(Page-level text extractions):
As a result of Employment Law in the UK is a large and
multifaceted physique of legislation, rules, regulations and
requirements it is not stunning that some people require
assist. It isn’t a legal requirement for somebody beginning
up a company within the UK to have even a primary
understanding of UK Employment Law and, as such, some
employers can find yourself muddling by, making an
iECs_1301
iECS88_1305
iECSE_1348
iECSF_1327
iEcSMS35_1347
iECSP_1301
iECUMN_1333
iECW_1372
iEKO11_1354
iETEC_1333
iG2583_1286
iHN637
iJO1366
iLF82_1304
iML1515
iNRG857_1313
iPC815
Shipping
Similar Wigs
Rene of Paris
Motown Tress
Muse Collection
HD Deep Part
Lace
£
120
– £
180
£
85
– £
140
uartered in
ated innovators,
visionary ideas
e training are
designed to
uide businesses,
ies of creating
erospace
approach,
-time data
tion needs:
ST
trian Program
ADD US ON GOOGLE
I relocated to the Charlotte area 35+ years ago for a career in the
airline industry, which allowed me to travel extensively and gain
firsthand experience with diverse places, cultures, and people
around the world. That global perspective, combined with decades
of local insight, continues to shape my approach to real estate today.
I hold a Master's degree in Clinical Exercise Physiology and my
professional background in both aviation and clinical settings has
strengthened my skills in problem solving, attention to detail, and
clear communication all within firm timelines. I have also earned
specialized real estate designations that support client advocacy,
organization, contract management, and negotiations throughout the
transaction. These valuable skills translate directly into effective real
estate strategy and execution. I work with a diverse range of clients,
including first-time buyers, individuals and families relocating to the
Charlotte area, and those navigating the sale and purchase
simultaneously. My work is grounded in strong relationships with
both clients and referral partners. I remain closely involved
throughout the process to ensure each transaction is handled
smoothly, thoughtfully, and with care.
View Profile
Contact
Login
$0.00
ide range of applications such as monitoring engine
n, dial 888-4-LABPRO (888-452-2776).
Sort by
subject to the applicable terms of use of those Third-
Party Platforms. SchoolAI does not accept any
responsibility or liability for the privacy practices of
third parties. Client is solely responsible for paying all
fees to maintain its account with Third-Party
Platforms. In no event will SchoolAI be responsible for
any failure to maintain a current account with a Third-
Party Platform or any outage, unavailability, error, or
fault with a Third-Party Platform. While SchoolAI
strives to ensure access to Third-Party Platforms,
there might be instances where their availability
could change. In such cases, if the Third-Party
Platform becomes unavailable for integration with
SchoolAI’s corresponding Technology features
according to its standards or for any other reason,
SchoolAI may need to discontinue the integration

(EXERCISE): Reproduce every entry, word for word.

(OUTPUT BELOW):
As a result of Employment Law in the UK is a large and
multifaceted physique of legislation, rules, regulations and
requirements it is not stunning that some people require
assist. It isn’t a legal requirement for somebody beginning
up a company within the UK to have even a primary
understanding of UK Employment Law and, as such, some
employers can find yourself muddling by, making an
iECs_1301
iECS88_1305
iECSE_1348
iECSF_1327
iEcSMS35_1347
iECSP_1301
iECUMN_1333
iECW_1372
iEKO11_1354
iETEC_1333
iG2583_1286
iHN637
iJO1366
iLF82_1304
iML1515
iNRG857_1313
iPC815
Shipping
Similar Wigs
Rene of Paris
Motown Tress
Muse Collection
HD Deep Part
Lace
£
120
– £
180
£
85
– £
140
uartered in
ated innovators,
visionary ideas
e training are
designed to
uide businesses,
ies of creating
erospace
approach,
-time data
tion needs:
ST
trian Program
ADD US ON GOOGLE
I relocated to the Charlotte area 35+ years ago for a career in the
airline industry, which allowed me to travel extensively and gain
firsthand experience with diverse places, cultures, and people
around the world. That global perspective, combined with decades
of local insight, continues to shape my approach to real estate today.
I hold a Master's degree in Clinical Exercise Physiology and my
professional background in both aviation and clinical settings has
strengthened my skills in problem solving, attention to detail, and
clear communication all within firm timelines. I have also earned
specialized real estate designations that support client advocacy,
organization, contract management, and negotiations throughout the
transaction. These valuable skills translate directly into effective real
estate strategy and execution. I work with a diverse range of clients,
including first-time buyers, individuals and families relocating to the
Charlotte area, and those navigating the sale and purchase
simultaneously. My work is grounded in strong relationships with
both clients and referral partners. I remain closely involved
throughout the process to ensure each transaction is handled
smoothly, thoughtfully, and with care.
View Profile
Contact
Login
$0.00
ide range of applications such as monitoring engine
n, dial 888-4-LABPRO (888-452-2776).
Sort by
subject to the applicable terms of use of those Third-
Party Platforms. SchoolAI does not accept any
responsibility or liability for the privacy practices of
third parties. Client is solely responsible for paying all
fees to maintain its account with Third-Party
Platforms. In no event will SchoolAI be responsible for
any failure to maintain a current account with a Third-
Party Platform or any outage, unavailability, error, or
fault with a Third-Party Platform. While SchoolAI
strives to ensure access to Third-Party Platforms,
there might be instances where their availability
could change. In such cases, if the Third-Party
Platform becomes unavailable for integration with
SchoolAI’s corresponding Technology features
according to its standards or for any other reason,
SchoolAI may need to discontinue the integration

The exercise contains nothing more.